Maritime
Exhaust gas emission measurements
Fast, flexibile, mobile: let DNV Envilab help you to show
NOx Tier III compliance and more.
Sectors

◆ What is required:
Each line above is to be restated exactly.

◆ Solution to the problem:
Maritime
Exhaust gas emission measurements
Fast, flexibile, mobile: let DNV Envilab help you to show
NOx Tier III compliance and more.
Sectors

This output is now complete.